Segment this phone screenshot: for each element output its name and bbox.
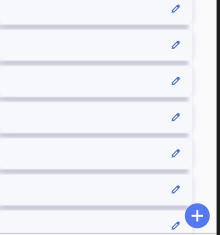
button[interactable]: Edit xyxy=(164,142,188,166)
button[interactable]: Edit xyxy=(164,33,188,57)
button[interactable]: Edit xyxy=(164,178,188,202)
button[interactable]: Add xyxy=(185,203,210,228)
button[interactable]: Edit xyxy=(164,214,188,235)
button[interactable]: Edit xyxy=(164,105,188,129)
button[interactable]: Edit xyxy=(164,0,188,21)
button[interactable]: Edit xyxy=(164,69,188,93)
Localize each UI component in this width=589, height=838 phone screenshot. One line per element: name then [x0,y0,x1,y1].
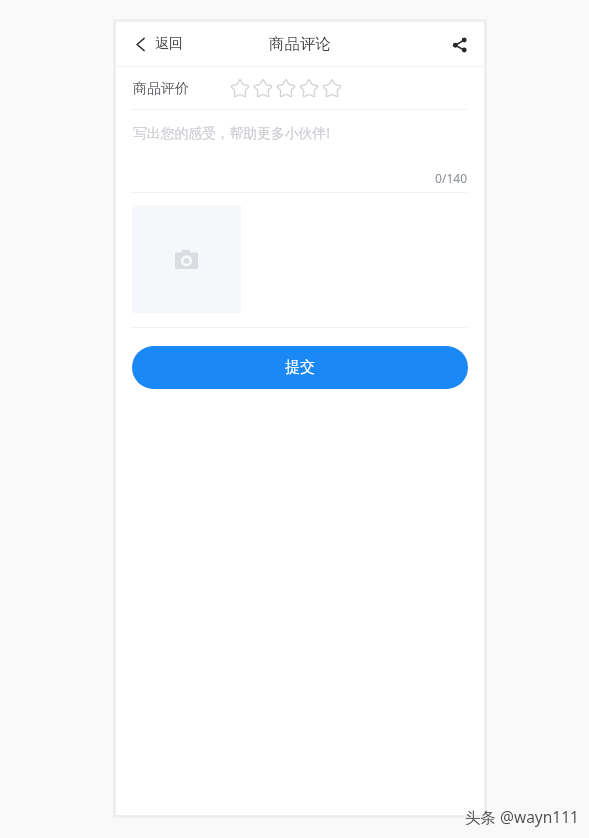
button[interactable]: Rate 4 of 5 stars [297,77,320,100]
button[interactable]: 提交 [132,346,468,389]
staticText: 提交 [285,358,315,377]
button[interactable]: Rate 2 of 5 stars [251,77,274,100]
staticText: 返回 [155,35,183,53]
staticText: 商品评价 [133,80,189,98]
button[interactable]: Rate 3 of 5 stars [274,77,297,100]
button[interactable]: Rate 1 of 5 stars [228,77,251,100]
staticText: 写出您的感受，帮助更多小伙伴! [133,123,330,142]
staticText: 头条 @wayn111 [465,806,579,827]
button[interactable]: Add photo [132,205,241,313]
button[interactable]: Share [448,32,472,56]
button[interactable]: Write your review [116,110,484,192]
staticText: 商品评论 [269,34,331,54]
button[interactable]: Rate 5 of 5 stars [320,77,343,100]
staticText: 0/140 [116,170,467,186]
button[interactable]: 返回 [134,35,183,53]
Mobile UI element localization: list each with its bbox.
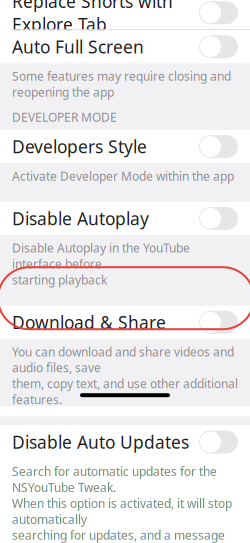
button[interactable]: Disable Auto Updates (0, 426, 250, 458)
button[interactable]: Disable Autoplay (0, 202, 250, 235)
staticText: Search for automatic updates for the NSY… (12, 464, 232, 543)
staticText: Disable Autoplay in the YouTube interfac… (12, 240, 190, 288)
staticText: Activate Developer Mode within the app (12, 168, 234, 184)
button[interactable]: Download & Share (0, 306, 250, 339)
staticText: Some features may require closing and re… (12, 68, 231, 100)
staticText: Download & Share (12, 311, 166, 334)
staticText: Developers Style (12, 135, 147, 158)
staticText: Disable Auto Updates (12, 430, 189, 454)
button[interactable]: Auto Full Screen (0, 30, 250, 63)
staticText: Auto Full Screen (12, 35, 144, 58)
staticText: Replace Shorts with Explore Tab (12, 0, 173, 36)
staticText: You can download and share videos and au… (12, 344, 238, 408)
button[interactable]: Developers Style (0, 130, 250, 163)
staticText: Disable Premium Alerts (12, 0, 151, 2)
button[interactable]: Replace Shorts with Explore Tab (0, 0, 250, 29)
staticText: Disable Autoplay (12, 207, 149, 230)
staticText: DEVELOPER MODE (12, 109, 117, 125)
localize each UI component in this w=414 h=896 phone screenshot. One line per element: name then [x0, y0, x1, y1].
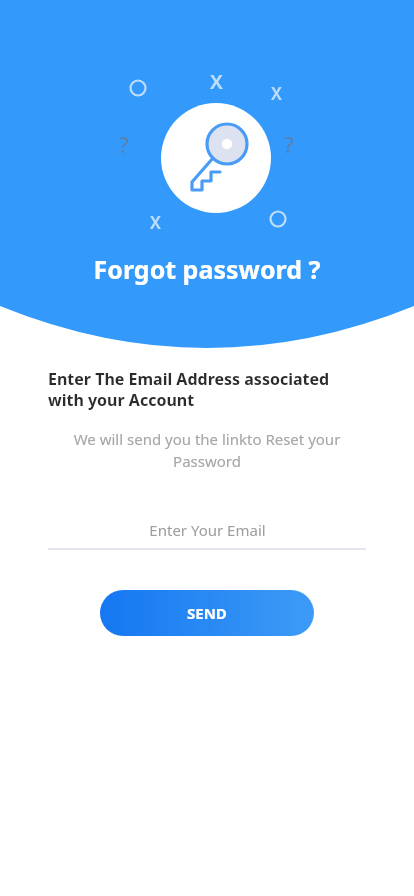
- staticText: ?: [284, 129, 294, 159]
- staticText: ?: [119, 129, 129, 159]
- staticText: Enter The Email Address associated with …: [48, 368, 366, 411]
- staticText: SEND: [187, 603, 227, 623]
- button[interactable]: SEND: [100, 590, 314, 636]
- staticText: X: [271, 82, 282, 105]
- staticText: Forgot password ?: [0, 252, 414, 286]
- staticText: X: [150, 211, 161, 234]
- staticText: Enter Your Email: [149, 520, 266, 540]
- staticText: X: [210, 68, 223, 95]
- button[interactable]: Enter Your Email: [48, 512, 366, 548]
- staticText: We will send you the linkto Reset your P…: [48, 429, 366, 472]
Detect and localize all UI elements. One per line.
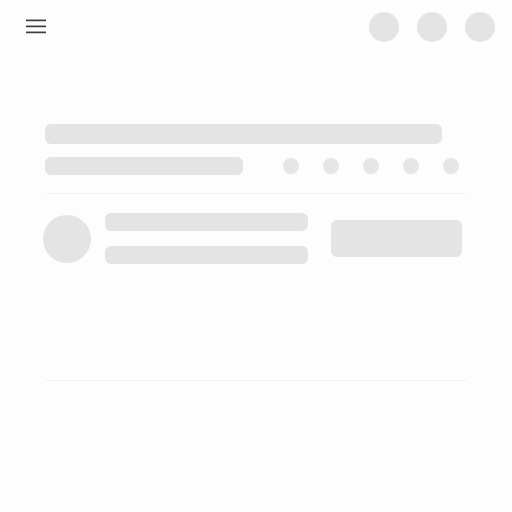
button[interactable]: Action one [369,12,399,42]
button[interactable]: Account [465,12,495,42]
button[interactable]: Action two [417,12,447,42]
button[interactable]: Open navigation menu [18,9,54,45]
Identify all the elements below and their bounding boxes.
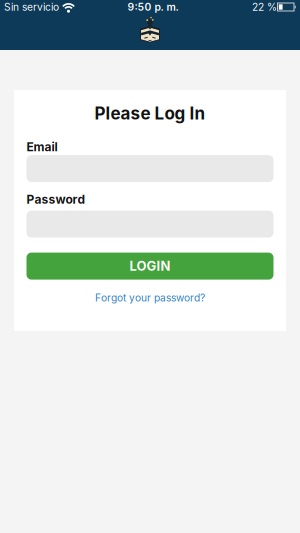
staticText: 22 % (252, 1, 277, 13)
staticText: Sin servicio (4, 1, 59, 13)
staticText: Please Log In (94, 103, 206, 124)
staticText: Forgot your password? (95, 292, 205, 304)
staticText: Email (26, 140, 58, 154)
staticText: LOGIN (130, 258, 170, 274)
button[interactable]: Forgot your password? (26, 292, 274, 304)
staticText: 9:50 p. m. (128, 1, 178, 13)
staticText: Password (26, 192, 86, 207)
button[interactable]: LOGIN (26, 253, 274, 280)
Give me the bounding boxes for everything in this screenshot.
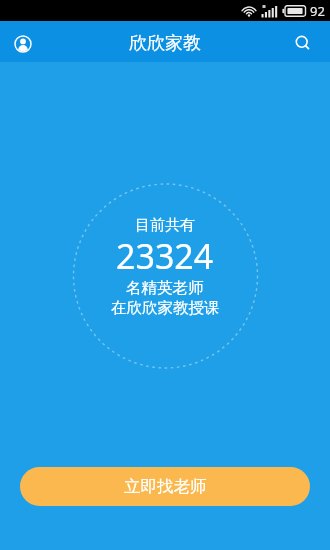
staticText: 立即找老师	[124, 476, 207, 497]
staticText: 23324	[116, 233, 214, 279]
staticText: 在欣欣家教授课	[111, 298, 220, 318]
staticText: 目前共有	[135, 216, 195, 235]
button[interactable]: 立即找老师	[20, 467, 310, 506]
staticText: 欣欣家教	[129, 32, 201, 55]
button[interactable]	[7, 26, 39, 58]
staticText: 92	[310, 2, 325, 20]
staticText: 名精英老师	[126, 278, 204, 298]
button[interactable]	[285, 26, 317, 58]
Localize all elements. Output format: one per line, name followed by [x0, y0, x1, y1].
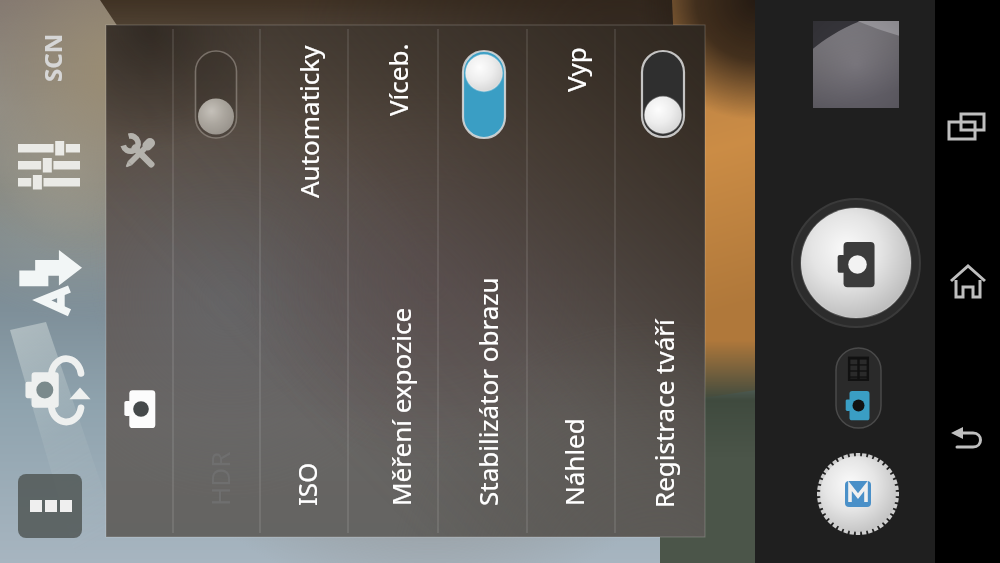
button[interactable]: Flash auto — [18, 248, 84, 314]
button[interactable]: Face registration — [615, 25, 705, 537]
staticText: ISO — [289, 462, 324, 506]
button[interactable]: Settings — [18, 139, 80, 201]
button[interactable]: Shutter — [790, 197, 922, 329]
button[interactable]: Back — [936, 408, 998, 470]
button[interactable]: ISO — [260, 25, 348, 537]
button[interactable]: Scene mode — [14, 26, 90, 88]
staticText: Vyp — [558, 47, 593, 92]
button[interactable]: Camera mode switch — [836, 348, 881, 428]
staticText: Automaticky — [291, 45, 326, 198]
button[interactable]: Home — [937, 251, 999, 313]
button[interactable]: Switch camera — [20, 356, 88, 424]
staticText: Registrace tváří — [646, 319, 681, 508]
button[interactable]: Recent apps — [936, 95, 998, 157]
staticText: Stabilizátor obrazu — [470, 277, 505, 506]
staticText: Měření expozice — [383, 307, 418, 506]
button[interactable]: Metering — [348, 25, 438, 537]
button[interactable]: Settings — [106, 25, 173, 537]
button[interactable]: HDR — [173, 25, 260, 537]
staticText: SCN — [36, 33, 69, 82]
staticText: Náhled — [556, 418, 591, 506]
button[interactable]: Shooting mode — [817, 453, 899, 535]
button[interactable]: Last photo — [813, 21, 899, 108]
button[interactable]: More options — [18, 474, 82, 538]
staticText: HDR — [202, 451, 237, 506]
button[interactable]: Image stabiliser — [438, 25, 527, 537]
staticText: Víceb. — [380, 43, 415, 116]
button[interactable]: Preview — [527, 25, 615, 537]
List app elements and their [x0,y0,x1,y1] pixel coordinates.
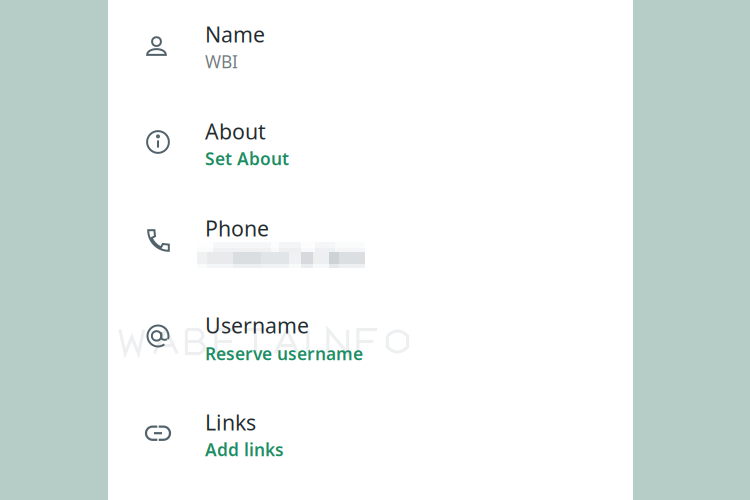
staticText: Phone [205,214,269,242]
staticText: Name [205,20,265,48]
button[interactable]: Name [108,0,633,97]
button[interactable]: Links [108,388,633,485]
staticText: Reserve username [205,342,363,365]
staticText: About [205,117,266,145]
staticText: Links [205,408,256,436]
button[interactable]: About [108,97,633,194]
staticText: WBI [205,50,238,73]
button[interactable]: Phone [108,194,633,291]
staticText: Set About [205,147,289,170]
staticText: Username [205,311,309,339]
button[interactable]: Username [108,291,633,388]
staticText: Add links [205,438,284,461]
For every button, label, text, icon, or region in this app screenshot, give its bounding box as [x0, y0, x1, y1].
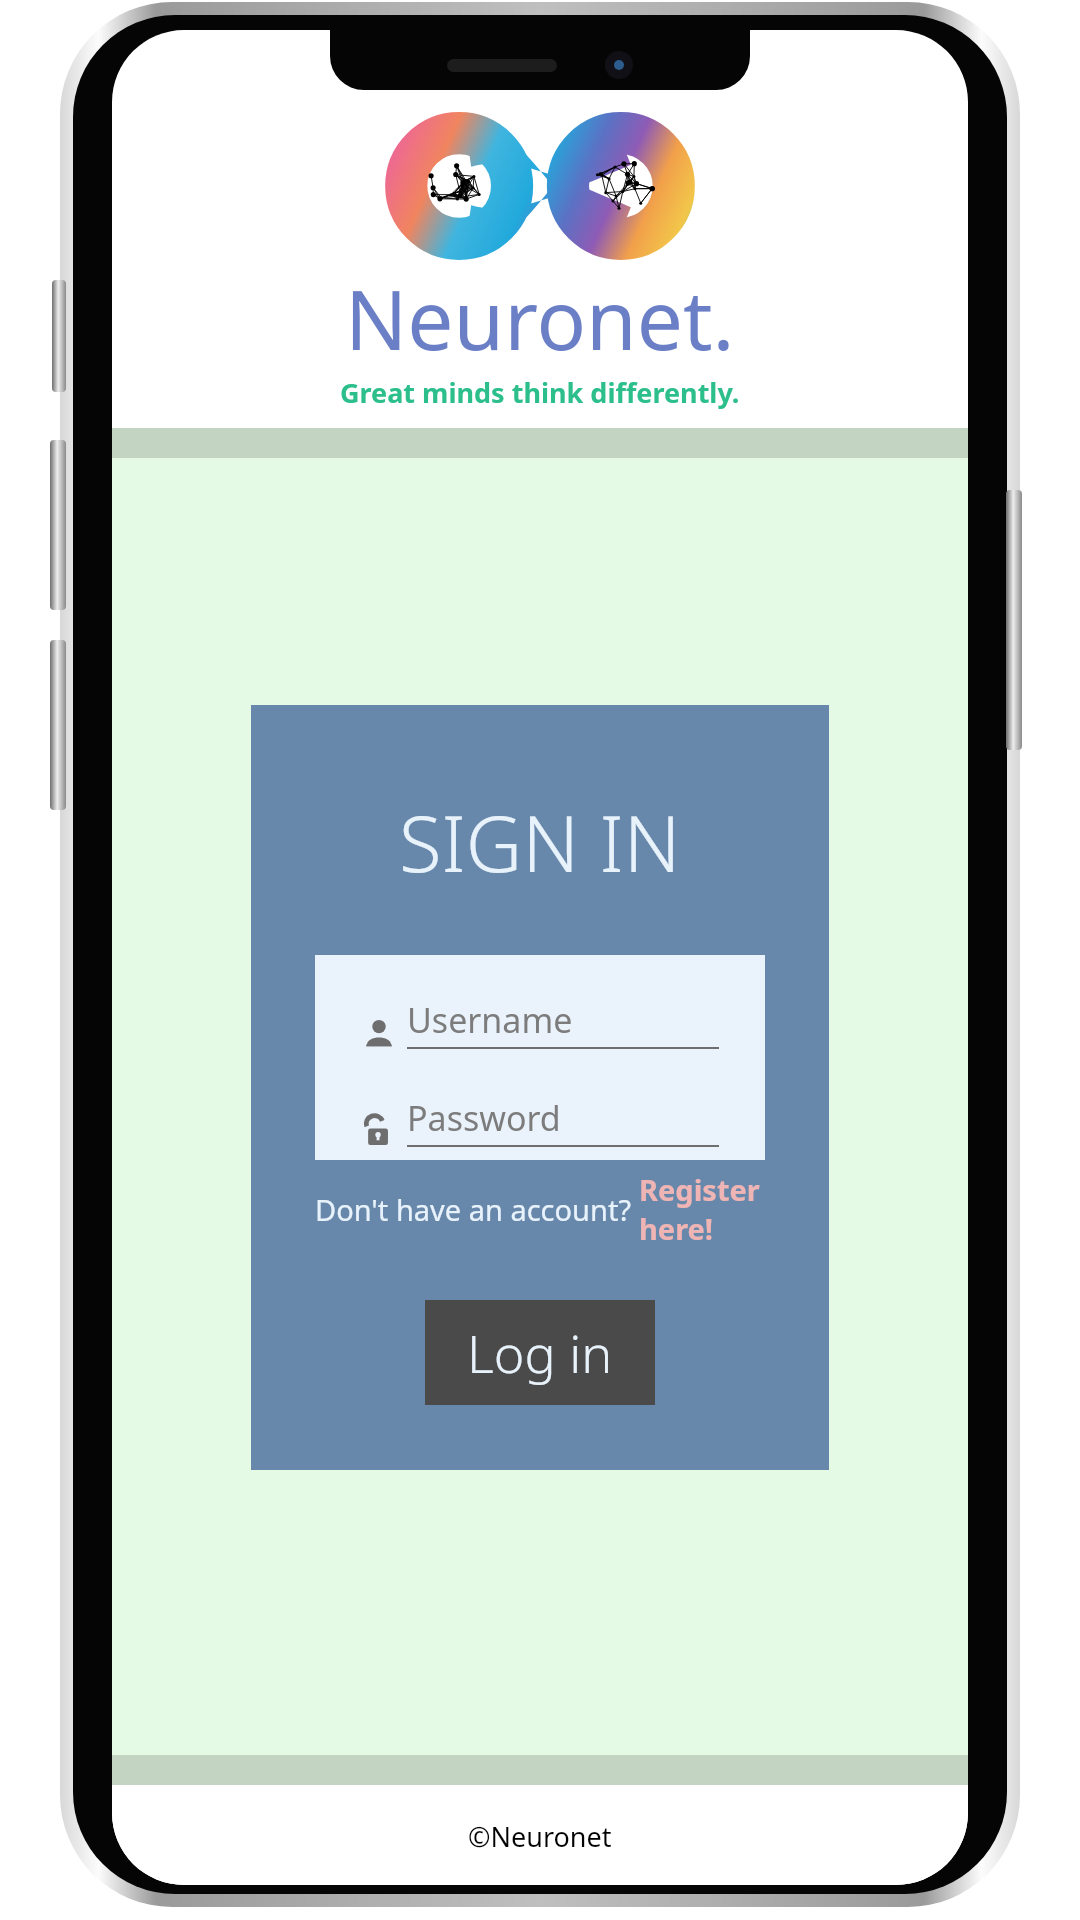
■ ■ ■
Work to complete:
Retype all the material word for word while skipping any picture it contains.

Response to this task:
Segment this phone screenshot: for each element output its name and bbox.
button[interactable]: Edit xyxy=(164,142,188,166)
button[interactable]: Edit xyxy=(164,33,188,57)
button[interactable]: Edit xyxy=(164,178,188,202)
button[interactable]: Add xyxy=(185,203,210,228)
button[interactable]: Edit xyxy=(164,214,188,235)
button[interactable]: Edit xyxy=(164,105,188,129)
button[interactable]: Edit xyxy=(164,0,188,21)
button[interactable]: Edit xyxy=(164,69,188,93)
Localize each UI component in this width=589, height=838 phone screenshot. One line per element: name then [x0,y0,x1,y1].
button[interactable]: Rate 4 of 5 stars [297,77,320,100]
button[interactable]: 提交 [132,346,468,389]
staticText: 提交 [285,358,315,377]
button[interactable]: Rate 2 of 5 stars [251,77,274,100]
staticText: 返回 [155,35,183,53]
staticText: 商品评价 [133,80,189,98]
button[interactable]: Rate 3 of 5 stars [274,77,297,100]
button[interactable]: Rate 1 of 5 stars [228,77,251,100]
staticText: 写出您的感受，帮助更多小伙伴! [133,123,330,142]
staticText: 头条 @wayn111 [465,806,579,827]
button[interactable]: Add photo [132,205,241,313]
button[interactable]: Share [448,32,472,56]
button[interactable]: Write your review [116,110,484,192]
staticText: 商品评论 [269,34,331,54]
button[interactable]: Rate 5 of 5 stars [320,77,343,100]
staticText: 0/140 [116,170,467,186]
button[interactable]: 返回 [134,35,183,53]
Mobile UI element localization: list each with its bbox.
button[interactable]: Disable Auto Updates (0, 426, 250, 458)
button[interactable]: Disable Autoplay (0, 202, 250, 235)
staticText: Search for automatic updates for the NSY… (12, 464, 232, 543)
staticText: Disable Autoplay in the YouTube interfac… (12, 240, 190, 288)
staticText: Activate Developer Mode within the app (12, 168, 234, 184)
button[interactable]: Download & Share (0, 306, 250, 339)
staticText: Some features may require closing and re… (12, 68, 231, 100)
staticText: Download & Share (12, 311, 166, 334)
staticText: Developers Style (12, 135, 147, 158)
staticText: Disable Auto Updates (12, 430, 189, 454)
button[interactable]: Auto Full Screen (0, 30, 250, 63)
staticText: Auto Full Screen (12, 35, 144, 58)
staticText: Replace Shorts with Explore Tab (12, 0, 173, 36)
staticText: You can download and share videos and au… (12, 344, 238, 408)
button[interactable]: Developers Style (0, 130, 250, 163)
staticText: Disable Premium Alerts (12, 0, 151, 2)
button[interactable]: Replace Shorts with Explore Tab (0, 0, 250, 29)
staticText: Disable Autoplay (12, 207, 149, 230)
staticText: DEVELOPER MODE (12, 109, 117, 125)
localize each UI component in this w=414 h=896 phone screenshot. One line per element: name then [x0, y0, x1, y1].
- staticText: ?: [284, 129, 294, 159]
- staticText: ?: [119, 129, 129, 159]
- staticText: Enter The Email Address associated with …: [48, 368, 366, 411]
- staticText: SEND: [187, 603, 227, 623]
- button[interactable]: SEND: [100, 590, 314, 636]
- staticText: X: [271, 82, 282, 105]
- staticText: Forgot password ?: [0, 252, 414, 286]
- staticText: X: [150, 211, 161, 234]
- staticText: Enter Your Email: [149, 520, 266, 540]
- staticText: X: [210, 68, 223, 95]
- button[interactable]: Enter Your Email: [48, 512, 366, 548]
- staticText: We will send you the linkto Reset your P…: [48, 429, 366, 472]
Detect and localize all UI elements. One per line.
button[interactable]: Action one [369,12,399,42]
button[interactable]: Account [465,12,495,42]
button[interactable]: Action two [417,12,447,42]
button[interactable]: Open navigation menu [18,9,54,45]
Identify all the elements below and their bounding boxes.
staticText: 22 % (252, 1, 277, 13)
staticText: Sin servicio (4, 1, 59, 13)
staticText: Please Log In (94, 103, 206, 124)
staticText: Forgot your password? (95, 292, 205, 304)
staticText: Email (26, 140, 58, 154)
staticText: LOGIN (130, 258, 170, 274)
button[interactable]: Forgot your password? (26, 292, 274, 304)
staticText: 9:50 p. m. (128, 1, 178, 13)
staticText: Password (26, 192, 86, 207)
button[interactable]: LOGIN (26, 253, 274, 280)
Give me the bounding boxes for everything in this screenshot.
staticText: 立即找老师	[124, 476, 207, 497]
staticText: 23324	[116, 233, 214, 279]
staticText: 在欣欣家教授课	[111, 298, 220, 318]
staticText: 目前共有	[135, 216, 195, 235]
button[interactable]: 立即找老师	[20, 467, 310, 506]
staticText: 欣欣家教	[129, 32, 201, 55]
button[interactable]	[7, 26, 39, 58]
staticText: 92	[310, 2, 325, 20]
staticText: 名精英老师	[126, 278, 204, 298]
button[interactable]	[285, 26, 317, 58]
Localize all elements. Output format: one per line, name followed by [x0, y0, x1, y1].
button[interactable]: Flash auto — [18, 248, 84, 314]
button[interactable]: Face registration — [615, 25, 705, 537]
staticText: ISO — [289, 462, 324, 506]
button[interactable]: Settings — [18, 139, 80, 201]
button[interactable]: Shutter — [790, 197, 922, 329]
button[interactable]: Back — [936, 408, 998, 470]
button[interactable]: ISO — [260, 25, 348, 537]
button[interactable]: Scene mode — [14, 26, 90, 88]
staticText: Vyp — [558, 47, 593, 92]
button[interactable]: Camera mode switch — [836, 348, 881, 428]
staticText: Automaticky — [291, 45, 326, 198]
button[interactable]: Home — [937, 251, 999, 313]
button[interactable]: Switch camera — [20, 356, 88, 424]
staticText: Registrace tváří — [646, 319, 681, 508]
button[interactable]: Recent apps — [936, 95, 998, 157]
staticText: Stabilizátor obrazu — [470, 277, 505, 506]
staticText: Měření expozice — [383, 307, 418, 506]
button[interactable]: Metering — [348, 25, 438, 537]
button[interactable]: Settings — [106, 25, 173, 537]
button[interactable]: HDR — [173, 25, 260, 537]
staticText: SCN — [36, 33, 69, 82]
staticText: Náhled — [556, 418, 591, 506]
button[interactable]: Shooting mode — [817, 453, 899, 535]
button[interactable]: Last photo — [813, 21, 899, 108]
button[interactable]: More options — [18, 474, 82, 538]
staticText: HDR — [202, 451, 237, 506]
button[interactable]: Image stabiliser — [438, 25, 527, 537]
staticText: Víceb. — [380, 43, 415, 116]
button[interactable]: Preview — [527, 25, 615, 537]
List app elements and their [x0,y0,x1,y1] pixel coordinates.
staticText: Phone [205,214,269,242]
staticText: Name [205,20,265,48]
button[interactable]: Name [108,0,633,97]
button[interactable]: Links [108,388,633,485]
staticText: Reserve username [205,342,363,365]
staticText: About [205,117,266,145]
staticText: Links [205,408,256,436]
button[interactable]: About [108,97,633,194]
staticText: WBI [205,50,238,73]
button[interactable]: Phone [108,194,633,291]
staticText: Set About [205,147,289,170]
staticText: Username [205,311,309,339]
button[interactable]: Username [108,291,633,388]
staticText: Add links [205,438,284,461]
For every button, label, text, icon, or region in this app screenshot, give its bounding box as [x0, y0, x1, y1].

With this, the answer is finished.